(Stored data)
►

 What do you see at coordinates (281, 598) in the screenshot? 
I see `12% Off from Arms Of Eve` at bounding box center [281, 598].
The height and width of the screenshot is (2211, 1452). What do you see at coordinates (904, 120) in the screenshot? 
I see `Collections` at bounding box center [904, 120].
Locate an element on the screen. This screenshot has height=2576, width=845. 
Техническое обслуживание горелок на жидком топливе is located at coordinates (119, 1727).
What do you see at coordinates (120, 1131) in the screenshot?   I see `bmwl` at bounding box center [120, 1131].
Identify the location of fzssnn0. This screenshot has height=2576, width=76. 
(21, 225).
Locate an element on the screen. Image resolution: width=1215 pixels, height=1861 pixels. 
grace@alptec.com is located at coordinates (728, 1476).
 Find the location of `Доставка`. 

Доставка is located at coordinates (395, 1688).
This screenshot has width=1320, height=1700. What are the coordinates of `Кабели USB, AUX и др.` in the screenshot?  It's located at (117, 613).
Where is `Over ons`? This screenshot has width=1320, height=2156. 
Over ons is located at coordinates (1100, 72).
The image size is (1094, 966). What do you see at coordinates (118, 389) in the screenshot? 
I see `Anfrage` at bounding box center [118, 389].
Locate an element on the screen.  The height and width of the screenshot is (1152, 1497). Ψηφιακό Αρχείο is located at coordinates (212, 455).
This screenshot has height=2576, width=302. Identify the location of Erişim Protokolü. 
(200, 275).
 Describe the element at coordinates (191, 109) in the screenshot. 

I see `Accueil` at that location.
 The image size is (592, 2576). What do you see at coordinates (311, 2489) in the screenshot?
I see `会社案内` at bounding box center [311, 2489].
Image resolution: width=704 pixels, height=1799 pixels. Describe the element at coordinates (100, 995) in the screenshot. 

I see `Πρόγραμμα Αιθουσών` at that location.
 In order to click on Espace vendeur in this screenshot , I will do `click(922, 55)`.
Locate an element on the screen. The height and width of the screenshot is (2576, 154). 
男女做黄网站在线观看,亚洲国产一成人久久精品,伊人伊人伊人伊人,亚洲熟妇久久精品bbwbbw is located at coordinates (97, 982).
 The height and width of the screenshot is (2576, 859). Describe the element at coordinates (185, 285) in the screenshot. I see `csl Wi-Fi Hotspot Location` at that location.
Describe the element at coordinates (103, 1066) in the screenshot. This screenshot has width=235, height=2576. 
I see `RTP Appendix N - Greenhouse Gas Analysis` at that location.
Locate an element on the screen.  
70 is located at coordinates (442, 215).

◄

Work task:
Write each line of the data down again exactly as it reads.

Reply to the exercise:
 What do you see at coordinates (281, 598) in the screenshot? 
I see `12% Off from Arms Of Eve` at bounding box center [281, 598].
The height and width of the screenshot is (2211, 1452). What do you see at coordinates (904, 120) in the screenshot? 
I see `Collections` at bounding box center [904, 120].
Locate an element on the screen. This screenshot has height=2576, width=845. 
Техническое обслуживание горелок на жидком топливе is located at coordinates (119, 1727).
What do you see at coordinates (120, 1131) in the screenshot?   I see `bmwl` at bounding box center [120, 1131].
Identify the location of fzssnn0. This screenshot has height=2576, width=76. 
(21, 225).
Locate an element on the screen. Image resolution: width=1215 pixels, height=1861 pixels. 
grace@alptec.com is located at coordinates (728, 1476).
 Find the location of `Доставка`. 

Доставка is located at coordinates (395, 1688).
This screenshot has width=1320, height=1700. What are the coordinates of `Кабели USB, AUX и др.` in the screenshot?  It's located at (117, 613).
Where is `Over ons`? This screenshot has width=1320, height=2156. 
Over ons is located at coordinates (1100, 72).
The image size is (1094, 966). What do you see at coordinates (118, 389) in the screenshot? 
I see `Anfrage` at bounding box center [118, 389].
Locate an element on the screen.  The height and width of the screenshot is (1152, 1497). Ψηφιακό Αρχείο is located at coordinates (212, 455).
This screenshot has height=2576, width=302. Identify the location of Erişim Protokolü. 
(200, 275).
 Describe the element at coordinates (191, 109) in the screenshot. 

I see `Accueil` at that location.
 The image size is (592, 2576). What do you see at coordinates (311, 2489) in the screenshot?
I see `会社案内` at bounding box center [311, 2489].
Image resolution: width=704 pixels, height=1799 pixels. Describe the element at coordinates (100, 995) in the screenshot. 

I see `Πρόγραμμα Αιθουσών` at that location.
 In order to click on Espace vendeur in this screenshot , I will do `click(922, 55)`.
Locate an element on the screen. The height and width of the screenshot is (2576, 154). 
男女做黄网站在线观看,亚洲国产一成人久久精品,伊人伊人伊人伊人,亚洲熟妇久久精品bbwbbw is located at coordinates (97, 982).
 The height and width of the screenshot is (2576, 859). Describe the element at coordinates (185, 285) in the screenshot. I see `csl Wi-Fi Hotspot Location` at that location.
Describe the element at coordinates (103, 1066) in the screenshot. This screenshot has width=235, height=2576. 
I see `RTP Appendix N - Greenhouse Gas Analysis` at that location.
Locate an element on the screen.  
70 is located at coordinates (442, 215).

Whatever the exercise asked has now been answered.